Yerçekimi hakkında bildiklerimiz, düz Dünya sözde formunu oluşturan diskin merkezine doğru çekileceğini gösterir. Yani sadece diskin merkezindeki bir noktada aşağıya çekeceği anlamına gelir. Merkezden uzaklaştıkça yerçekimi daha fazla yatay olarak çekecekti.Ancak Bu, tüm suyun dünyanın merkezine doğru emilmesi ve ağaçların ve bitkilerin çapraz olarak büyümesine sebep olan yer çekiminin ters yönünde geliştiği gibi bazı garip etkilere neden olur.
GÜNEŞ
Güneş sisteminin bilimsel olarak desteklenen modelinde Dünya, güneşin etrafında döner çünkü güneş çok daha büyüktür ve daha fazla yer çekimi vardır. Bununla birlikte, Dünya bir yörüngede ilerlediği için Güneş’e doğru hareket etmiyor. Başka bir deyişle, güneşin yer çekimi tek başına hareket etmiyor. Gezegen ayrıca yıldızın yerçekimi çekişine dik bir yönde ilerliyor; eğer yerçekimini deaktive etmek mümkün olsaydı, Dünya düz bir çizgi doğrultusunda güneş sisteminden ayrılırdı.
Buna karşılık, doğrusal darbe ile güneşin yerçekimi birleştiğinde, güneş çevresinde dairesel bir yörünge oluşur.

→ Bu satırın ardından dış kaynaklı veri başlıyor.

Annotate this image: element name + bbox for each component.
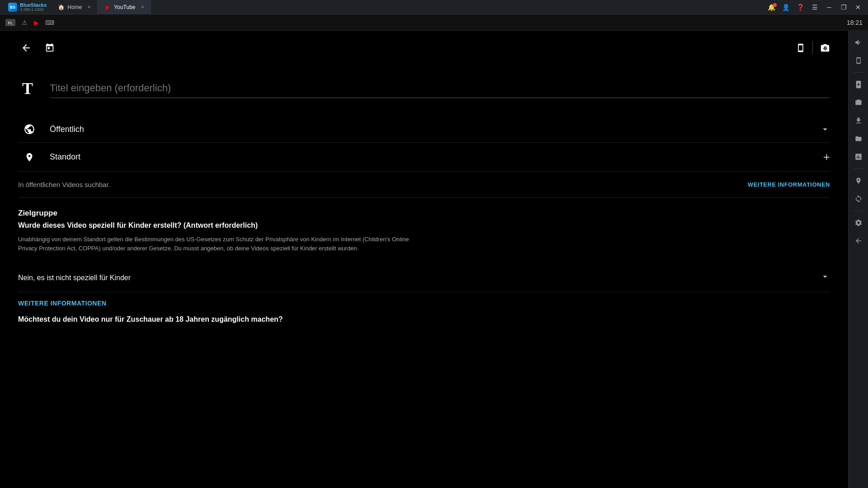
top-nav [18, 40, 830, 56]
top-nav-left [18, 40, 58, 56]
minimize-button[interactable]: ─ [823, 2, 835, 12]
location-label: Standort [50, 152, 814, 162]
photo-lab-icon[interactable]: PL [5, 19, 15, 26]
youtube-tab-label: YouTube [114, 4, 135, 10]
menu-button[interactable]: ☰ [808, 2, 821, 12]
kids-dropdown[interactable]: Nein, es ist nicht speziell für Kinder [18, 263, 830, 292]
app-name: BlueStacks [20, 2, 47, 8]
weitere-informationen-link[interactable]: WEITERE INFORMATIONEN [18, 292, 830, 310]
toolbar-left: PL ⚠ ▶ ⌨ [5, 19, 54, 26]
age-question: Möchtest du dein Video nur für Zuschauer… [18, 310, 830, 325]
youtube-tab-icon: ▶ [104, 4, 111, 11]
home-tab-icon: 🏠 [57, 4, 65, 11]
sidebar-sync-button[interactable] [850, 191, 867, 207]
svg-text:T: T [22, 80, 33, 98]
home-tab-close[interactable]: ✕ [87, 5, 91, 9]
sidebar-screenshot-button[interactable] [850, 76, 867, 93]
nav-divider [812, 42, 813, 54]
visibility-row[interactable]: Öffentlich [18, 116, 830, 143]
location-pin-icon [18, 151, 41, 163]
youtube-tab-close[interactable]: ✕ [141, 5, 144, 9]
restore-button[interactable]: ❐ [837, 2, 850, 12]
tab-youtube[interactable]: ▶ YouTube ✕ [98, 0, 151, 14]
tab-bar: 🏠 Home ✕ ▶ YouTube ✕ [51, 0, 151, 14]
bluestacks-text: BlueStacks 4.280.1.1004 [20, 2, 47, 12]
title-bar: BS BlueStacks 4.280.1.1004 🏠 Home ✕ ▶ Yo… [0, 0, 868, 14]
sidebar-back-button[interactable] [850, 233, 867, 249]
toolbar: PL ⚠ ▶ ⌨ 18:21 [0, 14, 868, 31]
back-button[interactable] [18, 40, 34, 56]
close-button[interactable]: ✕ [852, 2, 864, 12]
help-button[interactable]: ❓ [794, 2, 807, 12]
right-sidebar [848, 31, 868, 488]
sidebar-camera-button[interactable] [850, 94, 867, 111]
keyboard-icon[interactable]: ⌨ [45, 19, 54, 26]
globe-icon [18, 123, 41, 135]
sidebar-settings-button[interactable] [850, 215, 867, 231]
sidebar-folder-button[interactable] [850, 131, 867, 147]
bluestacks-icon: BS [8, 3, 17, 12]
kids-option-label: Nein, es ist nicht speziell für Kinder [18, 274, 131, 282]
visibility-label: Öffentlich [50, 125, 811, 134]
zielgruppe-description: Unabhängig von deinem Standort gelten di… [18, 235, 425, 253]
home-tab-label: Home [67, 4, 82, 10]
info-row: In öffentlichen Videos suchbar. WEITERE … [18, 172, 830, 198]
app-content: T Öffentlich [0, 31, 848, 488]
sidebar-upload-button[interactable] [850, 113, 867, 129]
notification-badge [773, 3, 777, 7]
time-display: 18:21 [847, 19, 863, 26]
notifications-button[interactable]: 🔔 [765, 2, 778, 12]
sidebar-divider-1 [853, 72, 864, 73]
sidebar-divider-3 [853, 211, 864, 211]
bluestacks-logo: BS BlueStacks 4.280.1.1004 [4, 0, 51, 14]
title-input[interactable] [50, 79, 830, 98]
sidebar-divider-2 [853, 169, 864, 169]
zielgruppe-section: Zielgruppe Wurde dieses Video speziell f… [18, 198, 830, 263]
sidebar-phone-button[interactable] [850, 52, 867, 69]
app-version: 4.280.1.1004 [20, 8, 47, 12]
info-text: In öffentlichen Videos suchbar. [18, 181, 110, 188]
youtube-icon[interactable]: ▶ [34, 19, 39, 26]
zielgruppe-title: Zielgruppe [18, 209, 830, 218]
title-bar-right: 🔔 👤 ❓ ☰ ─ ❐ ✕ [765, 2, 864, 12]
sidebar-volume-button[interactable] [850, 34, 867, 51]
main-container: T Öffentlich [0, 31, 868, 488]
zielgruppe-question: Wurde dieses Video speziell für Kinder e… [18, 221, 830, 230]
tab-home[interactable]: 🏠 Home ✕ [51, 0, 98, 14]
camera-rotate-button[interactable] [820, 43, 830, 53]
info-link[interactable]: WEITERE INFORMATIONEN [748, 181, 830, 188]
title-bar-left: BS BlueStacks 4.280.1.1004 🏠 Home ✕ ▶ Yo… [4, 0, 151, 14]
profile-button[interactable]: 👤 [779, 2, 792, 12]
visibility-chevron-icon [820, 124, 830, 134]
kids-chevron-icon [820, 272, 830, 284]
title-text-icon: T [18, 80, 41, 98]
title-input-row: T [18, 79, 830, 98]
warning-icon[interactable]: ⚠ [22, 19, 28, 26]
calendar-button[interactable] [42, 40, 58, 56]
phone-icon-button[interactable] [796, 43, 805, 53]
form-section: T Öffentlich [18, 70, 830, 334]
top-nav-right [796, 42, 830, 54]
location-row[interactable]: Standort + [18, 143, 830, 172]
location-add-icon: + [823, 150, 830, 164]
sidebar-location-button[interactable] [850, 173, 867, 189]
svg-text:PL: PL [8, 21, 13, 25]
sidebar-stats-button[interactable] [850, 149, 867, 165]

Düz Dünya teorisi, gezegenimizi evrenin merkezine yerleştirir, ancak Güneş’in Dünya’nın etrafında dönmesini önermez. Aksine, güneş, bir atlıkarınca gibi dünyanın üst tarafında döner, ışık yayar ve bir masa lambası gibi aşağıya doğru ısıtır. Davis, bir yörünge oluşturmaya yardımcı olan doğrusal ve dikey dürtü olmadan, gücün Güneşin ve Ay’ın Dünya’nın üstünde gezinmesini nasıl engelleyeceği açık değildir, diyor.

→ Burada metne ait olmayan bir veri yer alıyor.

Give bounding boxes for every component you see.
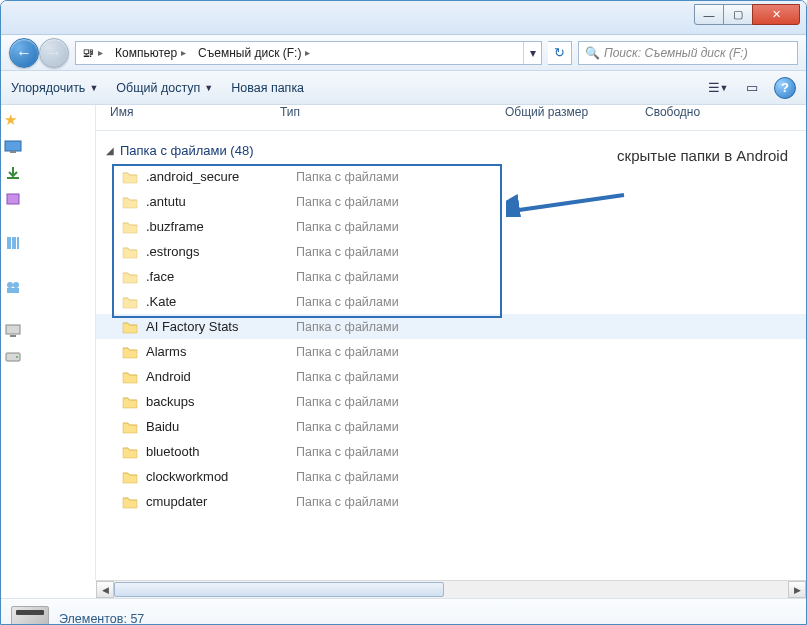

Dahası, eğer gezegenimiz aslında düzse, yapay uydular muhtemelen mümkün olmayacaktır. Davis, “O zaman Toplumun bağımlı olduğu, çalışmayacak bir dizi uydu görevi var. Mesela GPS’in düz bir Dünya’da nasıl çalışabilir düşünemiyorum” diyor.

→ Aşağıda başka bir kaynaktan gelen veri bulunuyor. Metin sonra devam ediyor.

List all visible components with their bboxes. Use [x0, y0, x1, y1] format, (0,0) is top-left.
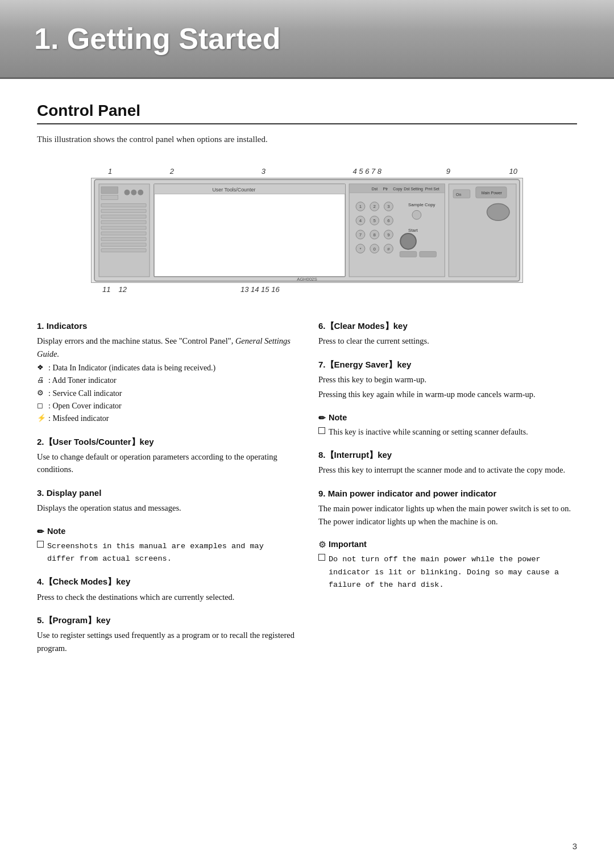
svg-point-51 [412, 210, 421, 219]
control-panel-diagram: 1 2 3 4 5 6 7 8 9 10 [91, 167, 523, 294]
service-call-icon: ⚙ [37, 388, 46, 399]
label-1: 1 [108, 167, 112, 176]
svg-text:Dst Setting: Dst Setting [404, 187, 423, 191]
toner-icon: 🖨 [37, 375, 46, 386]
service-call-text: : Service Call indicator [48, 388, 122, 399]
svg-text:3: 3 [387, 204, 390, 209]
svg-text:4: 4 [359, 218, 362, 223]
indicator-open-cover: ◻ : Open Cover indicator [37, 400, 296, 412]
note-inactive: ✏ Note This key is inactive while scanni… [318, 411, 577, 440]
panel-svg: User Tools/Counter Dst Ptr Copy Dst Sett… [91, 178, 523, 283]
svg-rect-7 [101, 204, 146, 207]
important-item: Do not turn off the main power while the… [318, 553, 577, 593]
svg-text:#: # [387, 247, 390, 252]
svg-text:Copy: Copy [393, 187, 403, 191]
important-label: Important [329, 538, 367, 550]
svg-text:On: On [456, 193, 461, 197]
data-in-text: : Data In Indicator (indicates data is b… [48, 362, 215, 374]
section-check-modes: 4.【Check Modes】key Press to check the de… [37, 575, 296, 603]
label-11: 11 [102, 285, 110, 294]
heading-main-power: 9. Main power indicator and power indica… [318, 487, 577, 500]
svg-rect-55 [420, 252, 437, 257]
svg-text:*: * [359, 247, 361, 252]
indicator-service-call: ⚙ : Service Call indicator [37, 388, 296, 399]
heading-display-panel: 3. Display panel [37, 486, 296, 499]
pencil-icon-2: ✏ [318, 411, 326, 424]
svg-rect-54 [400, 252, 417, 257]
indicator-add-toner: 🖨 : Add Toner indicator [37, 375, 296, 386]
svg-rect-11 [101, 226, 146, 229]
right-column: 6.【Clear Modes】key Press to clear the cu… [318, 319, 577, 665]
svg-point-53 [400, 233, 416, 249]
section-title: Control Panel [37, 102, 577, 124]
important-box: ⚙ Important Do not turn off the main pow… [318, 538, 577, 593]
svg-point-61 [487, 204, 510, 221]
note-item-inactive: This key is inactive while scanning or s… [318, 426, 577, 440]
intro-text: This illustration shows the control pane… [37, 135, 577, 144]
indicators-text1: Display errors and the machine status. S… [37, 335, 296, 360]
pencil-icon: ✏ [37, 525, 44, 538]
svg-text:2: 2 [373, 204, 375, 209]
important-text: Do not turn off the main power while the… [329, 553, 577, 591]
svg-rect-3 [101, 195, 118, 200]
data-in-icon: ❖ [37, 362, 46, 373]
heading-program: 5.【Program】key [37, 614, 296, 627]
section-interrupt: 8.【Interrupt】key Press this key to inter… [318, 448, 577, 477]
display-panel-text: Displays the operation status and messag… [37, 502, 296, 514]
chapter-title: 1. Getting Started [34, 22, 580, 56]
svg-text:User Tools/Counter: User Tools/Counter [212, 187, 255, 193]
svg-text:Ptr: Ptr [383, 187, 389, 191]
note-item-screenshots: Screenshots in this manual are examples … [37, 540, 296, 567]
svg-point-6 [138, 190, 143, 195]
two-column-content: 1. Indicators Display errors and the mac… [37, 319, 577, 665]
page-number: 3 [572, 841, 577, 851]
left-column: 1. Indicators Display errors and the mac… [37, 319, 296, 665]
svg-rect-10 [101, 220, 146, 224]
misfeed-icon: ⚡ [37, 413, 46, 424]
clear-modes-text: Press to clear the current settings. [318, 335, 577, 347]
svg-text:9: 9 [387, 232, 390, 237]
energy-saver-text2: Pressing this key again while in warm-up… [318, 388, 577, 400]
svg-text:1: 1 [359, 204, 362, 209]
misfeed-text: : Misfeed indicator [48, 413, 109, 424]
svg-rect-2 [101, 187, 118, 194]
svg-rect-14 [101, 243, 146, 247]
heading-interrupt: 8.【Interrupt】key [318, 448, 577, 461]
indicator-misfeed: ⚡ : Misfeed indicator [37, 413, 296, 424]
note-label: Note [47, 525, 65, 537]
check-modes-text: Press to check the destinations which ar… [37, 591, 296, 603]
heading-user-tools: 2.【User Tools/Counter】key [37, 435, 296, 448]
svg-rect-8 [101, 209, 146, 212]
program-text: Use to register settings used frequently… [37, 629, 296, 654]
heading-check-modes: 4.【Check Modes】key [37, 575, 296, 588]
label-4-8: 4 5 6 7 8 [352, 167, 381, 176]
section-display-panel: 3. Display panel Displays the operation … [37, 486, 296, 515]
important-title: ⚙ Important [318, 538, 577, 551]
note-title-inactive: ✏ Note [318, 411, 577, 424]
note-label-2: Note [329, 411, 347, 424]
svg-text:7: 7 [359, 232, 362, 237]
section-energy-saver: 7.【Energy Saver】key Press this key to be… [318, 358, 577, 401]
section-user-tools: 2.【User Tools/Counter】key Use to change … [37, 435, 296, 476]
label-13-16: 13 14 15 16 [240, 285, 280, 294]
heading-indicators: 1. Indicators [37, 319, 296, 332]
svg-rect-9 [101, 215, 146, 218]
label-3: 3 [262, 167, 265, 176]
heading-energy-saver: 7.【Energy Saver】key [318, 358, 577, 371]
open-cover-text: : Open Cover indicator [48, 400, 122, 412]
svg-text:Sample Copy: Sample Copy [408, 202, 435, 207]
main-power-text: The main power indicator lights up when … [318, 502, 577, 528]
svg-text:5: 5 [373, 218, 376, 223]
svg-text:Main Power: Main Power [482, 191, 503, 195]
indicator-list: ❖ : Data In Indicator (indicates data is… [37, 362, 296, 424]
note-screenshots: ✏ Note Screenshots in this manual are ex… [37, 525, 296, 567]
svg-point-4 [125, 190, 130, 195]
note-title-screenshots: ✏ Note [37, 525, 296, 538]
svg-text:6: 6 [387, 218, 390, 223]
section-clear-modes: 6.【Clear Modes】key Press to clear the cu… [318, 319, 577, 348]
note-inactive-text: This key is inactive while scanning or s… [329, 426, 528, 438]
section-program: 5.【Program】key Use to register settings … [37, 614, 296, 654]
svg-text:Start: Start [408, 228, 418, 233]
svg-text:Prnt Set: Prnt Set [425, 187, 439, 191]
svg-rect-16 [154, 184, 345, 277]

Güneş ve Ay basitçe düz Dünya’nın etrafında dönüyorsa, gün ve gecelerde bir geçiş olması muhtemeldir. Ama mevsimleri, tutulmaları ve diğer pek çok olguyu açıklamıyor. Güneş ayrıca, muhtemelen, gezegenimize ya da Ay’a zarar vermemek ya da çarpmamak için Dünya’dan daha küçük olmalıdır. Güneş’in Dünya’nın 100 katından daha büyük bir çapa sahip olduğunu biliyoruz. Gezegenimizin derinliklerinde, Dünyanın katı çekirdeği gezegenin manyetik alanını üretir. Fakat düz bir gezegende, bunun yerini başka bir şeyle değiştirmek gerekecekti. Belki sıvı metal bir tabaka. ancak bu, manyetik alan yaratacak bir şekilde dönemezdi. Manyetik bir alan olmadan, güneşten yüklü parçacıklar gezegeni kızartırdı. Bu, komşu gezegenimiz manyetik alanını kaybetmesinden sonra Mars’ta meydana geldiği gibi, hava ve okyanusların uzaya gitmesine neden olan bir atmosfere sahip olmamız anlamına geliyor.
Popüler inancın ve internetin her yerinde yazılmış olanın aksine, birçok toplumun ve eğitimli insanların Yassı Dünya teorisine inandıklarını düşünmek yanlış olur.
Tarihçi Jeffrey Burton Russell, “Birkaç istisnai istisna dışında, dönemimizin üçüncü yüzyılından bu yana Batı medeniyetinin tarihinde kimse eğitilmemiş ve Dünya’nın düz olduğunu düşünüyordu“.
Ve Son olarak Davis, “Yuvarlak bir dünya, en azından, VI. Yüzyıldan sonra, Aristoteles, Euclid ve Aristarchus başta olmak üzere sonraki dönemlerde diğerler bilim insanları tarafından yeryüzünün bir küre olduğu gözlemlendi, açıklandı veya ispatlandı” diye açıklıyor.